Avec Sous le drapeau noir, Joby Warrick retrace le parcours qui a fait d’une petite « succursale » d’Al-Qaïda en Irak la puissante armée qu’elle est encore aujourd’hui. Pour ce faire, le journaliste américain, lauréat de deux prix Pulitzer, dont un pour cet ouvrage, a mené deux années d’investigation au cours desquelles il a interviewé plus de 200 sources militaires, diplomatiques ou issues du monde des renseignements. Finalement, il nous offre une enquête qui se lit comme un thriller.

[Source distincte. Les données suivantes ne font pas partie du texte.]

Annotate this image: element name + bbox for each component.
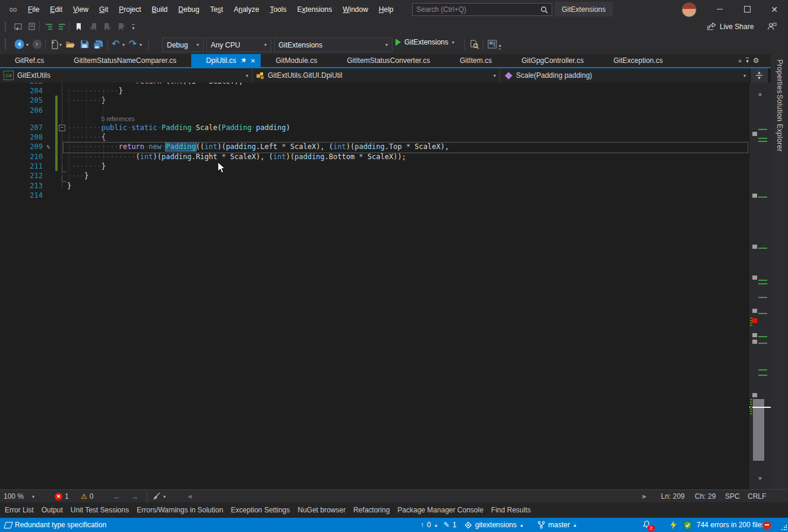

Abou Moussab Al-Zarqaoui sert de fil conducteur à son enquête. On le suit depuis son incarcération dans les prisons jordaniennes où il achève sa radicalisation en 1998, jusqu’en 2006, l’année de sa mort, après qu’il est devenu une des principales figures du terrorisme islamiste. Warrick nous raconte comment, après sa libération en 1999, il mit sur pied son réseau djihadiste à partir du nord de l’Irak, comment l’invasion de l’Irak par les Américains en 2003 a amené de l’eau à son moulin et comment, en dépit de ses succès, ses méthodes cruelles et barbares entraînèrent sa rupture avec Al-Qaïda. Dans une lettre que le numéro deux d’Al-Qaïda envoya à Zarqaoui, celui-ci s’en expliquait ainsi : « […] nous livrons un combat, et la moitié de ce combat se mène sur le champ de bataille médiatique. Ce combat est une compétition pour gagner le cœur et l’esprit de notre communauté musulmane ». Outre le fait que les exécutions barbares mises en scène pour diffusion sur Internet n’étaient pas de nature à gagner ni le cœur ni les esprits, les attentats où périssaient des centaines de musulmans, hommes, femmes et enfants, étaient jugés contraires à l’enseignement du Coran.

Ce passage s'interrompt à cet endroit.